In February, Wagner and Dr. Ken Mix, associate professor of agriculture, were among 155 attendees, mostly farmers, and ranchers, at the Soil Regen workshop in Salado. “It was all about regenerative agriculture through grazing techniques.”

It wasn’t until the 1980s, Wagner says, that the first academic papers were published on what soil organisms do. A lot of research money is going into soil science and the importance of microorganisms as an alternative to pesticides. “It may seem far-fetched because it is so different from what we have been told,” she says. “Weeds are just doing their job — trying to cover the soil.” 

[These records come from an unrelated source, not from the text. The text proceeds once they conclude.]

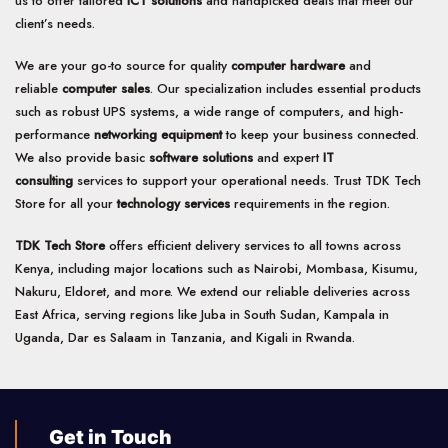
us to offer tailored
ICT solutions
and handpicked deals that meet our
client’s needs.
We are your go-to source for quality
computer hardware
and
reliable
computer sales
. Our specialization includes essential products
such as robust UPS systems, a wide range of computers, and high-
performance
networking equipment
to keep your business connected.
We also provide basic
software solutions
and expert
IT
consulting
services to support your operational needs. Trust TDK Tech
Store for all your
technology services
requirements in the region.
TDK Tech Store
offers efficient delivery services to all towns across
Kenya, including major locations such as Nairobi, Mombasa, Kisumu,
Nakuru, Eldoret, and more. We extend our reliable deliveries across
East Africa, serving regions like Juba in South Sudan, Kampala in
Uganda, Dar es Salaam in Tanzania, and Kigali in Rwanda.
Get in Touch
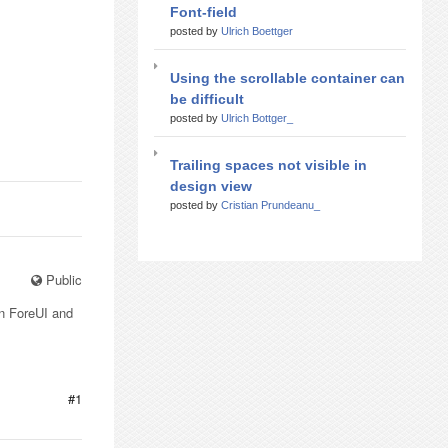
Font-field
posted by
Ulrich Boettger
Using the scrollable container can
be difficult
posted by
Ulrich Bottger_
Trailing spaces not visible in
design view
posted by
Cristian Prundeanu_
Public
un ForeUI and
#1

While Wagner did not grow up in a rural setting, she has always loved plants and animals. She started gardening with her mother. Asked about her own garden she rattles off a long list of vegetables: fava beans, lettuce, snap peas, vetch, kohlrabi, kale, and brussel sprouts — all grown in a raised bed the size of two desks. As the graduate program coordinator in Agricultural Sciences, Wagner had three students currently assessing the effects of how organisms are added to the system. The five students researching crops, food, and soils are: 

  • Ryan Manthei, exploring the microbiome in hydroponic systems by assessing fungal to bacterial biomass ratios.
  • Michael Kelly, comparing yields of hydroponic (soilless) grown tomatoes and lettuce applied with microbially diverse applications of vermicompost liquid amendments and commercially purchased fertilizer.
  • Jeff McAfee, exploring methods to increase microorganism diversity in soilless plant production. 
  • Ian Anderson: assessing consumer preferences of Texas State students for organic and locally grown foods. 
  • Emily Arnold, the use of halophytes (salt tolerant crops) as a cover crop to remediate salt affected soils.